- **Records for this task**
+ + + + + + +
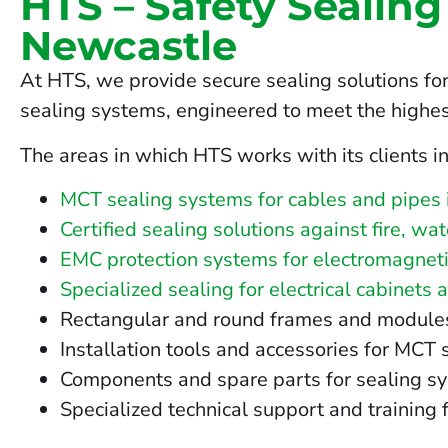
HTS – Safety Sealing
Newcastle
At HTS, we provide secure sealing solutions for
sealing systems, engineered to meet the highes
The areas in which HTS works with its clients i
MCT sealing systems for cables and pipes
Certified sealing solutions against fire, w
EMC protection systems for electromagneti
Specialized sealing for electrical cabinets 
Rectangular and round frames and modules fo
Installation tools and accessories for MCT
Components and spare parts for sealing s
Specialized technical support and training 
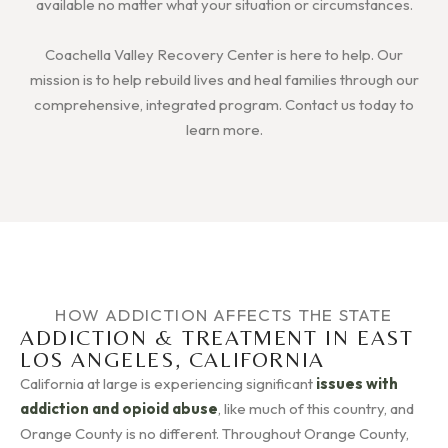
available no matter what your situation or circumstances.
Coachella Valley Recovery Center is here to help. Our
mission is to help rebuild lives and heal families through our
comprehensive, integrated program. Contact us today to
learn more.
HOW ADDICTION AFFECTS THE STATE
ADDICTION & TREATMENT IN EAST
LOS ANGELES, CALIFORNIA
California at large is experiencing significant
issues with
addiction and opioid abuse
, like much of this country, and
Orange County is no different. Throughout Orange County,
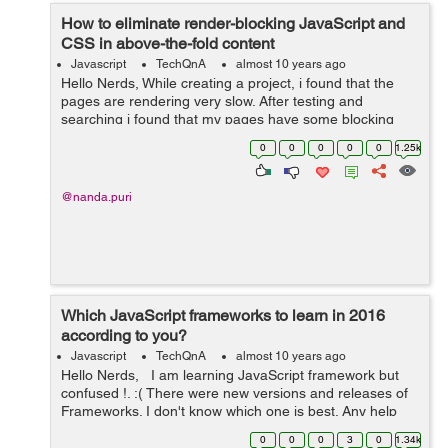
How to eliminate render-blocking JavaScript and
CSS in above-the-fold content
Javascript
TechQnA
almost 10 years ago
Hello Nerds, While creating a project, i found that the
pages are rendering very slow. After testing and
searching i found that my pages have some blocking
CSS resources which are causing delay in rendering my
0
0
0
0
0
1.25k
pages. Please help me how to elim...
@nanda.puri
Which JavaScript frameworks to learn in 2016
according to you?
Javascript
TechQnA
almost 10 years ago
Hello Nerds, I am learning JavaScript framework but
confused !. :( There were new versions and releases of
Frameworks. I don't know which one is best. Any help
would be appreciated. Thanks in advance. :)
0
0
0
3
0
1.34k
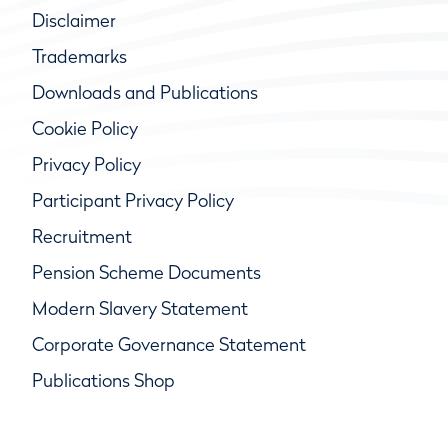
Disclaimer
Trademarks
Downloads and Publications
Cookie Policy
Privacy Policy
Participant Privacy Policy
Recruitment
Pension Scheme Documents
Modern Slavery Statement
Corporate Governance Statement
Publications Shop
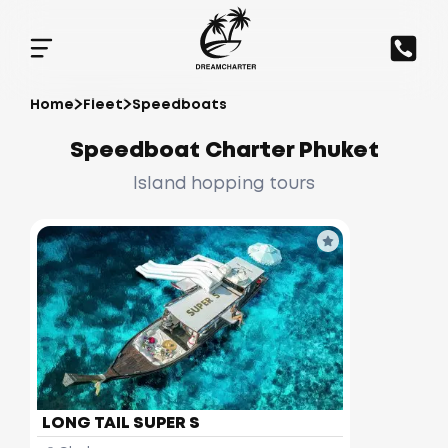
Home
Fleet
Speedboats
Speedboat Charter Phuket
Island hopping tours
LONG TAIL SUPER S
+ + + + + + +
- **About this task**
"Components and spare parts for sealing s" marks the first line to copy, and "learn more." marks the last. Repeat that stretch above exactly, with no pictures.

- **Answer to the problem**
Components and spare parts for sealing s
Specialized technical support and training 
available no matter what your situation or circumstances.
Coachella Valley Recovery Center is here to help. Our
mission is to help rebuild lives and heal families through our
comprehensive, integrated program. Contact us today to
learn more.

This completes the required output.